MPT0G066 reveals a potent antitumor activity in ovarian cancer cells.

(A) The illustration represents the chemical formula of MPT0G066. (B) Cell proliferation was determined by sulforhodamine B (SRB) assay. (C) Viable cells were analyzed by MTT assay. (B,C) SKOV3 or A2780 cells were treated with the indicated concentrations of MPT0G066 (0.01–10 μM) for 48 h. (D) SKOV3 or (E) A2780 cells were treated with 1 μM MPT0G066 for different time intervals. Cell cycle was analyzed by flow cytometry after propidium iodide staining. (F) SKOV3 or A2780 cells were treated with the indicated concentrations (0–1 μM) of MPT0G066 for 48 h. The whole cell lysates of SKOV3 or A2780 were subject to western blot analysis with caspase-3, PARP and actin. *P < 0.05, ** or ##P < 0.01 and *** or ###P < 0.001 compared with vehicle-treated cells.

Next, we investigated the effect of MPT0G066 on the cell cycle using flow cytometry analysis. Both cell lines were treated with 1 μM MPT0G066 for different time intervals. In SKOV3 cells with p53 mutation, the population of the multipolyploidy (MP) phase increased at 12–24 h (Fig. 1D). On the contrary, MPT0G066 promoted mitotic arrest in A2780 cells, which harbor wild-type p53, at 12–24 h (Fig. 1E). Finally, MPT0G066 increased the population of subG1 cells and triggered a caspase-dependent apoptosis pathway in both cell lines at 36–48 h (Fig. 1D–F). As a result, MPT0G066 induced mitotic arrest and subsequently apoptosis, in ovarian cancer cells.

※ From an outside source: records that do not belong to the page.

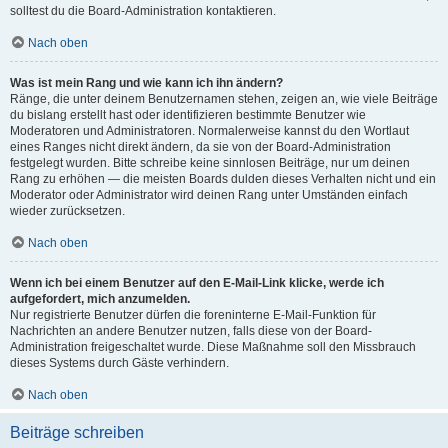
solltest du die Board-Administration kontaktieren.
Nach oben
Was ist mein Rang und wie kann ich ihn ändern?
Ränge, die unter deinem Benutzernamen stehen, zeigen an, wie viele Beiträge
du bislang erstellt hast oder identifizieren bestimmte Benutzer wie
Moderatoren und Administratoren. Normalerweise kannst du den Wortlaut
eines Ranges nicht direkt ändern, da sie von der Board-Administration
festgelegt wurden. Bitte schreibe keine sinnlosen Beiträge, nur um deinen
Rang zu erhöhen — die meisten Boards dulden dieses Verhalten nicht und ein
Moderator oder Administrator wird deinen Rang unter Umständen einfach
wieder zurücksetzen.
Nach oben
Wenn ich bei einem Benutzer auf den E-Mail-Link klicke, werde ich
aufgefordert, mich anzumelden.
Nur registrierte Benutzer dürfen die foreninterne E-Mail-Funktion für
Nachrichten an andere Benutzer nutzen, falls diese von der Board-
Administration freigeschaltet wurde. Diese Maßnahme soll den Missbrauch
dieses Systems durch Gäste verhindern.
Nach oben
Beiträge schreiben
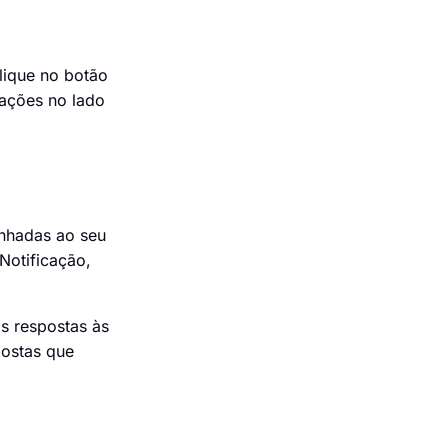
lique no botão
cações no lado
inhadas ao seu
Notificação,
as respostas às
postas que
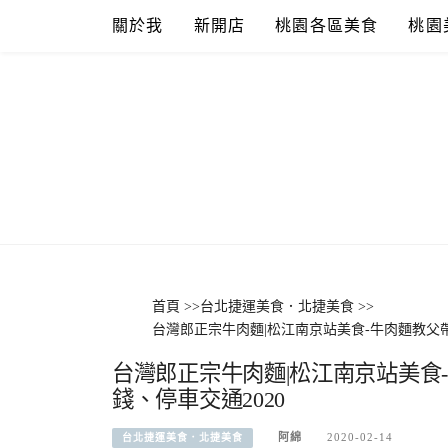
Skip
關於我
新開店
桃園各區美食
桃園
to
content
首頁
>>
台北捷運美食．北捷美食
>>
台灣郎正宗牛肉麵|松江南京站美食-牛肉麵教父
台灣郎正宗牛肉麵|松江南京站美食
錢、停車交通2020
阿綿
2020-02-14
台北捷運美食．北捷美食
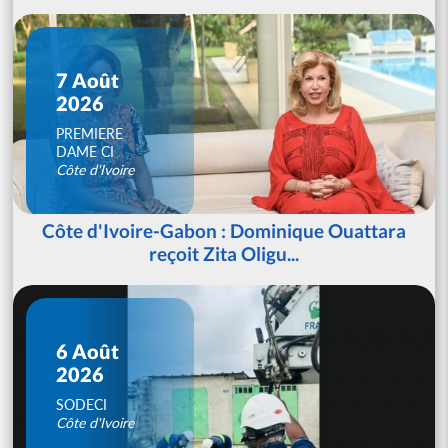
7 Août
2026
PREMIERE
DAME CI
Côte d'Ivoire
Côte d'Ivoire-Gabon : Dominique Ouattara
reçoit Zita Oligu...
6 Août
2026
SODECI
Côte d'Ivoire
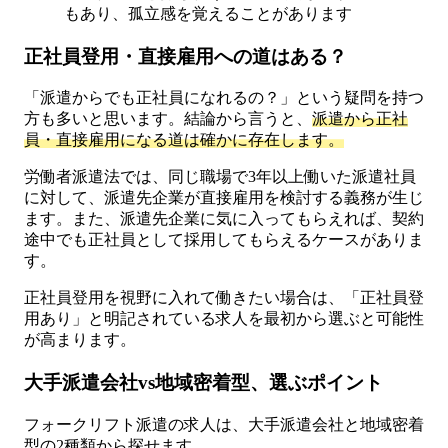
もあり、孤立感を覚えることがあります
正社員登用・直接雇用への道はある？
「派遣からでも正社員になれるの？」という疑問を持つ
方も多いと思います。結論から言うと、
派遣から正社
員・直接雇用になる道は確かに存在します。
労働者派遣法では、同じ職場で3年以上働いた派遣社員
に対して、派遣先企業が直接雇用を検討する義務が生じ
ます。また、派遣先企業に気に入ってもらえれば、契約
途中でも正社員として採用してもらえるケースがありま
す。
正社員登用を視野に入れて働きたい場合は、「正社員登
用あり」と明記されている求人を最初から選ぶと可能性
が高まります。
大手派遣会社vs地域密着型、選ぶポイント
フォークリフト派遣の求人は、大手派遣会社と地域密着
型の2種類から探せます。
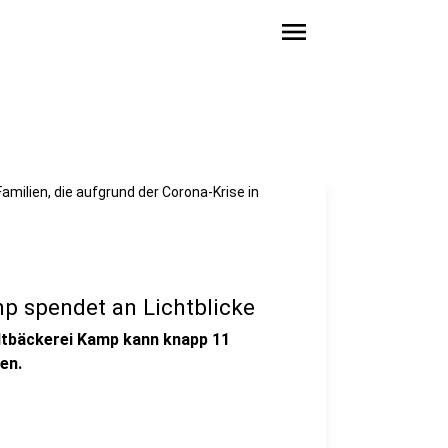
menu
milien, die aufgrund der Corona-Krise in
mp spendet an Lichtblicke
adtbäckerei Kamp kann knapp 11
en.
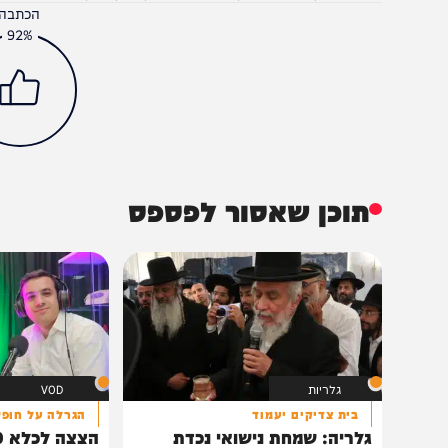
צבא וביטחון
חדשות
בנימין נתניהו
ישראל כץ
רומן גופמן
הכתבה עניינה א
92%
תוכן שאסור לפספס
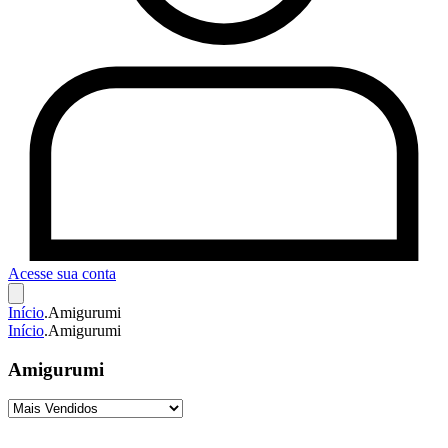
Acesse sua conta
Início
.
Amigurumi
Início
.
Amigurumi
Amigurumi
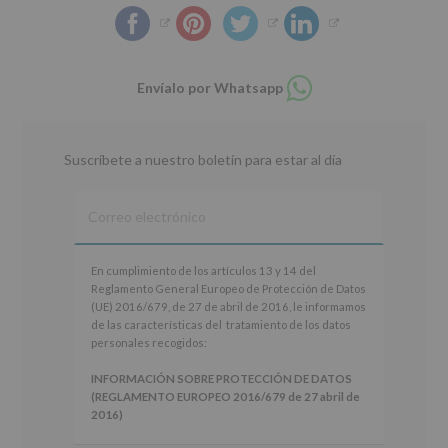
Compartir
Envíalo por Whatsapp
en
whatsapp
Suscríbete a nuestro boletín para estar al día
En
En cumplimiento de los artículos 13 y 14 del
cumplimiento
Reglamento General Europeo de Protección de Datos
de
(UE) 2016/679, de 27 de abril de 2016, le informamos
los
de las características del tratamiento de los datos
artículos
personales recogidos:
13
y
INFORMACIÓN SOBRE PROTECCIÓN DE DATOS
14
(REGLAMENTO EUROPEO 2016/679 de 27 abril de
del
2016)
Reglamento
General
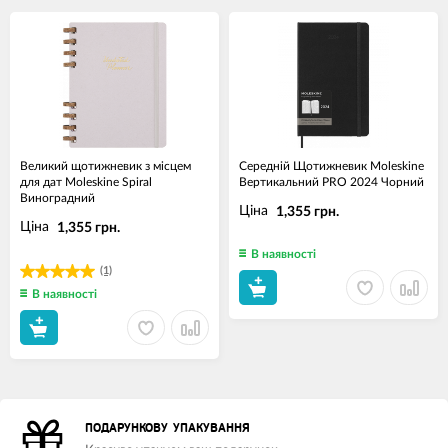
Великий щотижневик з місцем
Середній Щотижневик Moleskine
для дат Moleskine Spiral
Вертикальний PRO 2024 Чорний
Виноградний
Ціна
1,355 грн.
Ціна
1,355 грн.
В наявності
(1)
В наявності
ПОДАРУНКОВУ УПАКУВАННЯ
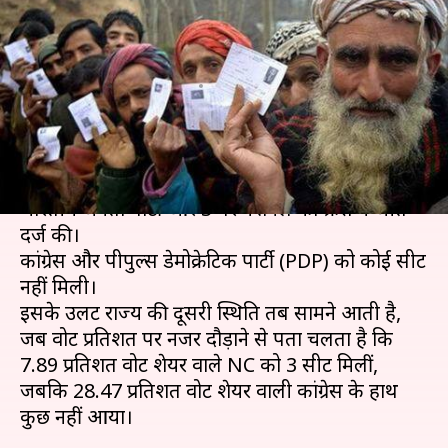
सीटें जीती NC, 28 प्रतिशत वाली
कांग्रेस खाली हाथ
लेखन
May 30, 2019
04:51 pm
मुकुल तोमर
क्या है खबर?
लोकसभा चुनाव में जम्मू-कश्मीर की 6 सीटों में से 3 पर
भारतीय जनता पार्टी और 3 पर नेशनल कॉन्फ्रेंस ने जीत
दर्ज की।
कांग्रेस और पीपुल्स डेमोक्रेटिक पार्टी (PDP) को कोई सीट
नहीं मिली।
इसके उलट राज्य की दूसरी स्थिति तब सामने आती है,
जब वोट प्रतिशत पर नजर दौड़ाने से पता चलता है कि
7.89 प्रतिशत वोट शेयर वाले NC को 3 सीटें मिलीं,
जबकि 28.47 प्रतिशत वोट शेयर वाली कांग्रेस के हाथ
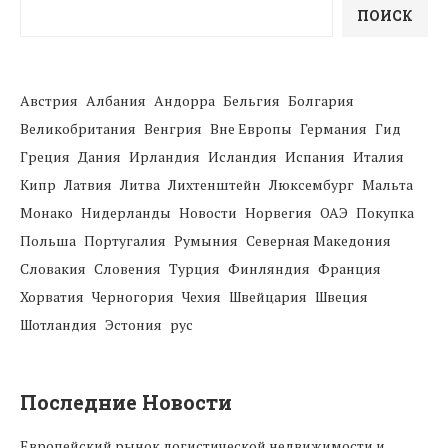
ПОИСК
Австрия
Албания
Андорра
Бельгия
Болгария
Великобритания
Венгрия
Вне Европы
Германия
Гид
Греция
Дания
Ирландия
Исландия
Испания
Италия
Кипр
Латвия
Литва
Лихтенштейн
Люксембург
Мальта
Монако
Нидерланды
Новости
Норвегия
ОАЭ
Покупка
Польша
Португалия
Румыния
Северная Македония
Словакия
Словения
Турция
Финляндия
Франция
Хорватия
Черногория
Чехия
Швейцария
Швеция
Шотландия
Эстония
рус
Последние Новости
Европейский рынок логистической недвижимости и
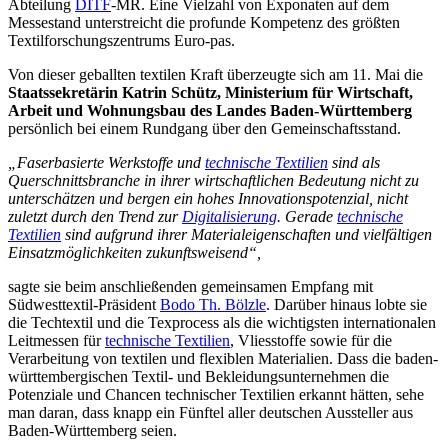
Abteilung
DITF
-MR. Eine Vielzahl von Exponaten auf dem
Messestand unterstreicht die profunde Kompetenz des größten
Textilforschungszentrums Euro-pas.
Von dieser geballten textilen Kraft überzeugte sich am 11. Mai die
Staatssekretärin Katrin Schütz, Ministerium für Wirtschaft,
Arbeit und Wohnungsbau des Landes Baden-Württemberg
persönlich bei einem Rundgang über den Gemeinschaftsstand.
„Faserbasierte Werkstoffe und
technische Textilien
sind als
Querschnittsbranche in ihrer wirtschaftlichen Bedeutung nicht zu
unterschätzen und bergen ein hohes Innovationspotenzial, nicht
zuletzt durch den Trend zur
Digitalisierung
. Gerade
technische
Textilien
sind aufgrund ihrer Materialeigenschaften und vielfältigen
Einsatzmöglichkeiten zukunftsweisend“,
sagte sie beim anschließenden gemeinsamen Empfang mit
Südwesttextil-Präsident
Bodo Th. Bölzle
. Darüber hinaus lobte sie
die Techtextil und die Texprocess als die wichtigsten internationalen
Leitmessen für
technische Textilien
, Vliesstoffe sowie für die
Verarbeitung von textilen und flexiblen Materialien. Dass die baden-
württembergischen Textil- und Bekleidungsunternehmen die
Potenziale und Chancen technischer Textilien erkannt hätten, sehe
man daran, dass knapp ein Fünftel aller deutschen Aussteller aus
Baden-Württemberg seien.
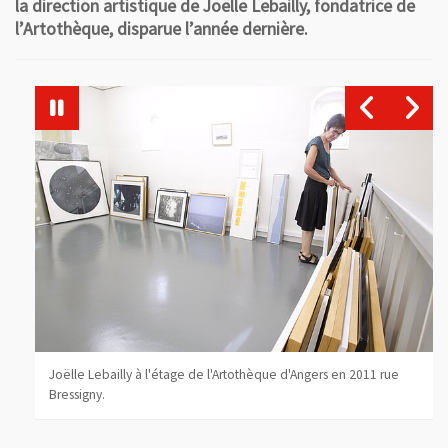
la direction artistique de Joëlle Lebailly, fondatrice de
l’Artothèque, disparue l’année dernière.
en
Joëlle Lebailly à l'étage de l'Artothèque d'Angers en 2011 rue
e),
Bressigny.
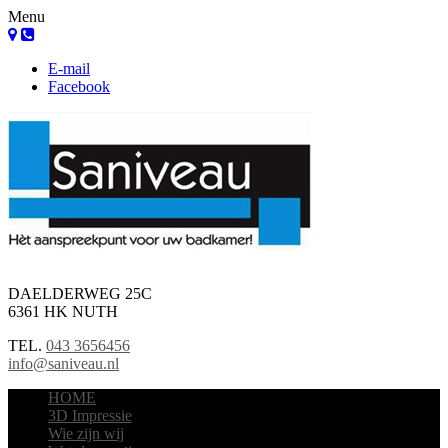
Menu
E-mail
Facebook
DAELDERWEG 25C
6361 HK NUTH
TEL.
043 3656456
info@saniveau.nl
HOME
3D Impressie
Wie zijn wij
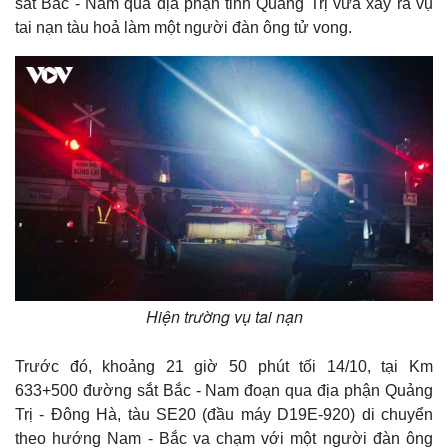
sắt Bắc - Nam qua địa phận tỉnh Quảng Trị vừa xảy ra vụ
tai nạn tàu hoả làm một người đàn ông tử vong.
Hiện trường vụ tai nạn
Trước đó, khoảng 21 giờ 50 phút tối 14/10, tại Km
633+500 đường sắt Bắc - Nam đoạn qua địa phận Quảng
Trị - Đông Hà, tàu SE20 (đầu máy D19E-920) di chuyển
theo hướng Nam - Bắc va chạm với một người đàn ông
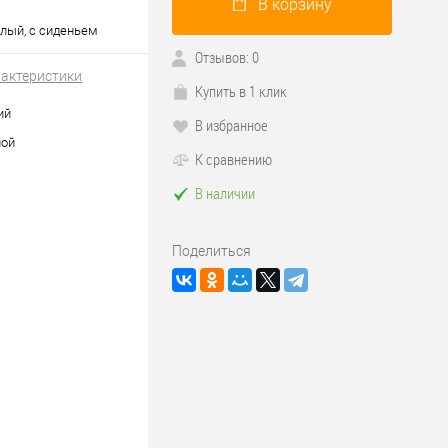
В корзину
лый, с сиденьем
Отзывов: 0
рактеристики
Купить в 1 клик
ий
В избранное
ной
К сравнению
В наличии
Поделиться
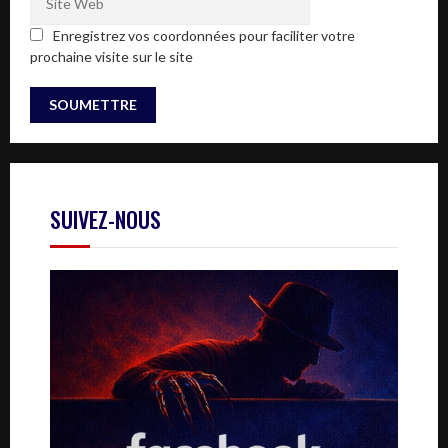
Enregistrez vos coordonnées pour faciliter votre
prochaine visite sur le site
SUIVEZ-NOUS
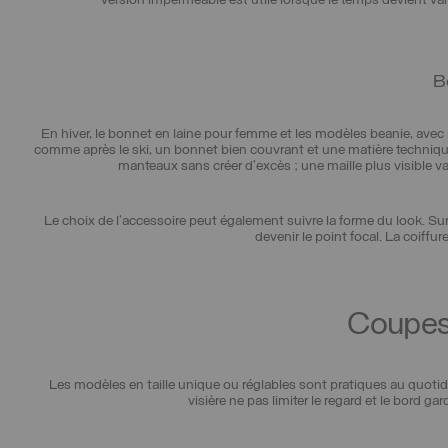
version imperméable est utile lorsque le temps devient var
Bo
En hiver, le bonnet en laine pour femme et les modèles beanie, avec r
comme après le ski, un bonnet bien couvrant et une matière techn
manteaux sans créer d’excès ; une maille plus visible va
Le choix de l’accessoire peut également suivre la forme du look. Su
devenir le point focal. La coiff
Coupes,
Les modèles en taille unique ou réglables sont pratiques au quotidi
visière ne pas limiter le regard et le bord g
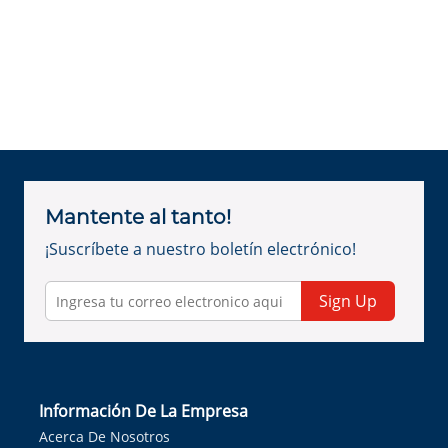
Mantente al tanto!
¡Suscríbete a nuestro boletín electrónico!
Sign Up
Información De La Empresa
Acerca De Nosotros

MPT0G066 activates phosphorylation of JNK and regulates both mitotic proteins and the Bcl-2 protein family

A previous study indicated that the phosphorylation of JNK influenced mitotic arrest and induced cell apoptosis through the Bcl-2 protein family9. Thus, we demonstrated that MPT0G066 induced phosphorylation of JNK in a concentration-dependent manner in both ovarian cancer cell lines (Fig. 2A). Furthermore, the regulatory proteins of the G2/M transition were modulated by MPT0G066. After MPT0G066 treatment, the mitotic marker MPM2 and cyclin B were accumulated. MPT0G066 also dephosphorylated cyclin dependent kinase Cdc25 at Ser216, therefore caused a decrease in the levels of inhibitory p-Cdc2 (Tyr15) and increase in the levels of activated p-Cdc2 (Thr161). In addition to the mitotic kinases, PLK1 and Aurora kinases were also activated by MPT0G066 (Fig. 2B). Pro-survival Bcl-2 was phosphorylated and degraded and pro-apoptotic Bax and Bim were accumulated (Fig. 2C). Furthermore, MPT0G066 directly bound to tubulin and depolymerized tubulin structure (Suppplementary Fig. S2). Taken together, MPT0G066 activated JNK phosphorylation, disputed regulatory mitotic proteins and modulated the Bcl-2 protein family.

Figure 2
figure 2

MPT0G066 increases phosphorylation of JNK and alters the regulatory proteins of G2/M transition and Bcl-2 protein family.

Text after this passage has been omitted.